**HOW TO COMPLETE THIS TASK**
Below are lines of data. Give the number of them that contain the string "hızlı", and nothing else.
+++ DATA TO USE
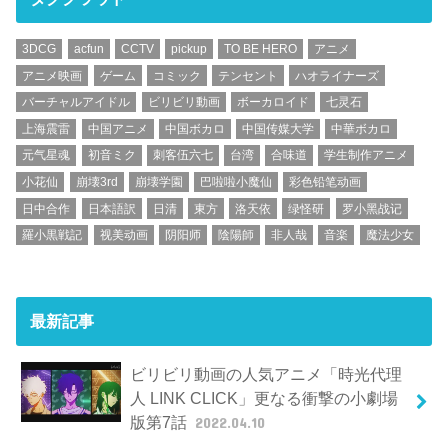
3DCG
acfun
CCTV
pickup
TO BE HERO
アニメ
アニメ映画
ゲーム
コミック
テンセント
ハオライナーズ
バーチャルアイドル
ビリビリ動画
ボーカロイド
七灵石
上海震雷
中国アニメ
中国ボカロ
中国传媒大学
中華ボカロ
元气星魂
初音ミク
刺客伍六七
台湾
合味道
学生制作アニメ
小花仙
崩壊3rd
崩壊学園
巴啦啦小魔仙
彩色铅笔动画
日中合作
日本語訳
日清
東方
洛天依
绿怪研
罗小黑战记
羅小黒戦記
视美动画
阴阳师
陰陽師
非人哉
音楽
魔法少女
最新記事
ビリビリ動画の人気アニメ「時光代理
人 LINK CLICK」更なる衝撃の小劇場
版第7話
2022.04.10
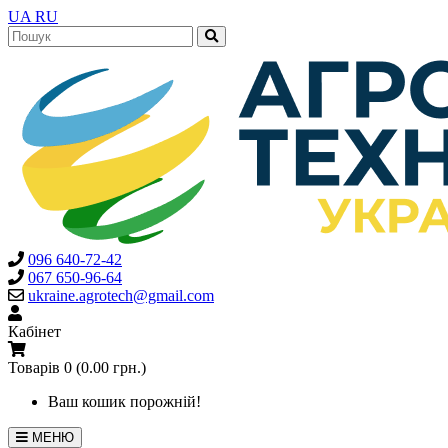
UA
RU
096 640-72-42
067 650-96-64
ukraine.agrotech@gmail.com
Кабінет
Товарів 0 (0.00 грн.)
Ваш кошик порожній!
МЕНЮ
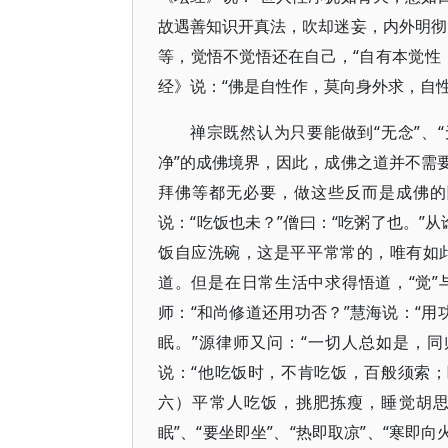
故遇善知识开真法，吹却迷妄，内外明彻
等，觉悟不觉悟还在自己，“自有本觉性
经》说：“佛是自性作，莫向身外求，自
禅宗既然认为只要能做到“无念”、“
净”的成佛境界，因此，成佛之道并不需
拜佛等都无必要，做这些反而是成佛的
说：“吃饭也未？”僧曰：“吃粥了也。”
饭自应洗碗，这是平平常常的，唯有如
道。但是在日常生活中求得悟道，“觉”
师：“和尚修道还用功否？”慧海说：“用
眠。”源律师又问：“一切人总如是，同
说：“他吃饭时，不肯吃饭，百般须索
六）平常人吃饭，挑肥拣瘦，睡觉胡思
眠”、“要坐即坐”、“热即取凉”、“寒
++++++
+++ DATA TO USE
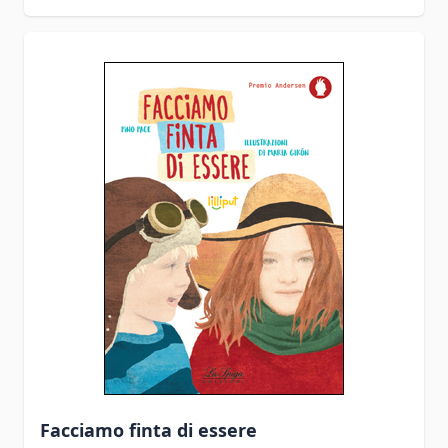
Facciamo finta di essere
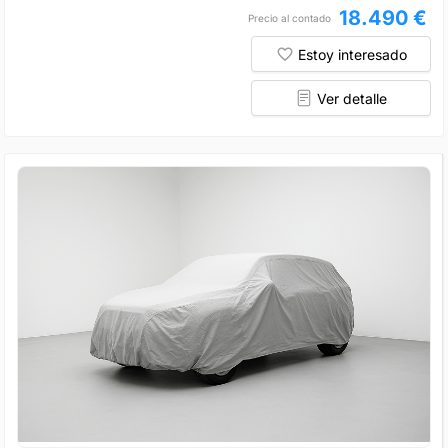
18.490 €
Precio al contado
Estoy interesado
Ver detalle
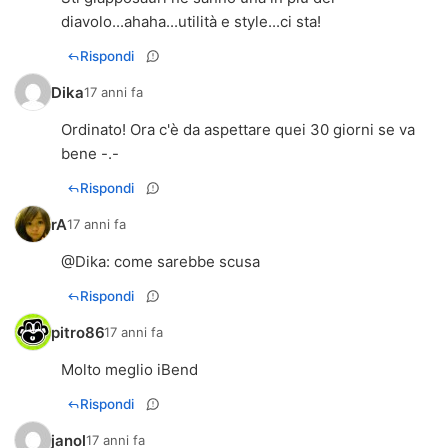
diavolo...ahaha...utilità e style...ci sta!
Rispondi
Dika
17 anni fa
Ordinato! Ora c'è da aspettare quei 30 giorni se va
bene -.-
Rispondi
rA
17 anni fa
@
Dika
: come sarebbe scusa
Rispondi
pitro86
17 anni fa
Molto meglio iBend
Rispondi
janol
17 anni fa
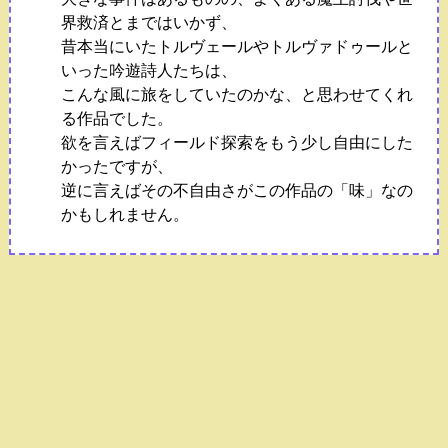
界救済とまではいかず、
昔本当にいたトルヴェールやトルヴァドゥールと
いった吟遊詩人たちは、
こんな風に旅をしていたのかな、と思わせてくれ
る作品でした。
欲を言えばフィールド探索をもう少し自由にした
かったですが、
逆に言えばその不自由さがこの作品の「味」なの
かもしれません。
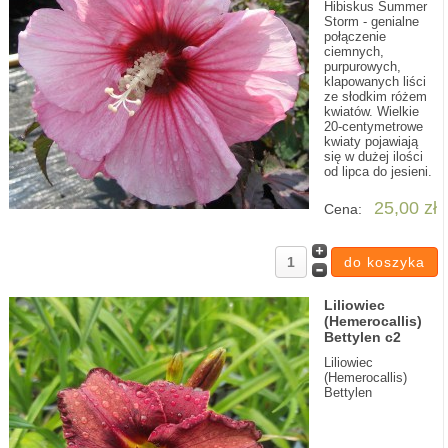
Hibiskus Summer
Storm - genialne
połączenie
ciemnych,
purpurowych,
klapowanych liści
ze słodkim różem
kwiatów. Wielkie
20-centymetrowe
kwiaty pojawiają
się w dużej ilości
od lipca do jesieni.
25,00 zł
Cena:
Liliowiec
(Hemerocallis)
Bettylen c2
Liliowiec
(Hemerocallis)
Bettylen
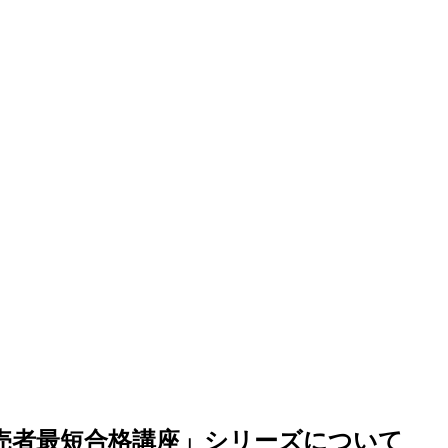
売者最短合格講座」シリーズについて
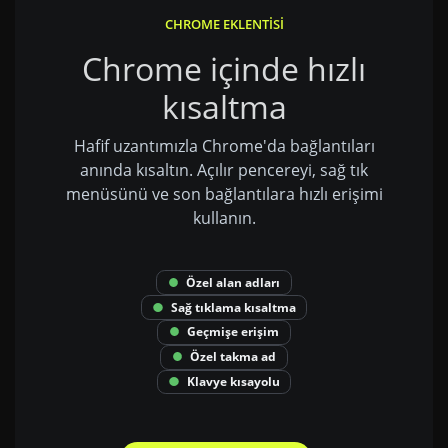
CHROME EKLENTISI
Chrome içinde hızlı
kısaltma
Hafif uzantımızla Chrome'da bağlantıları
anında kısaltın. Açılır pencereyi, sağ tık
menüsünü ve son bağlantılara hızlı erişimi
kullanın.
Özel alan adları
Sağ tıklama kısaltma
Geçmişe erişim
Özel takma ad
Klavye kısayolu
++++++
**WRITTEN ANSWER**
2